_To do:_ Omit the pictures and copy the entries exactly.

_Items from a data source:_
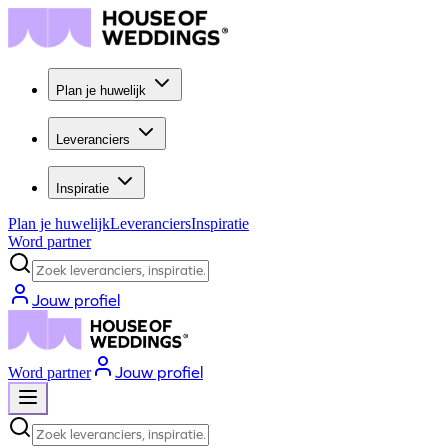
Plan je huwelijk
Leveranciers
Inspiratie
Plan je huwelijk
Leveranciers
Inspiratie
Word partner
Zoek leveranciers, inspiratie...
Jouw profiel
Jouw profiel
Word partner
Zoek leveranciers, inspiratie...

_Output:_
Plan je huwelijk
Leveranciers
Inspiratie
Plan je huwelijk
Leveranciers
Inspiratie
Word partner
Zoek leveranciers, inspiratie...
Jouw profiel
Jouw profiel
Word partner
Zoek leveranciers, inspiratie...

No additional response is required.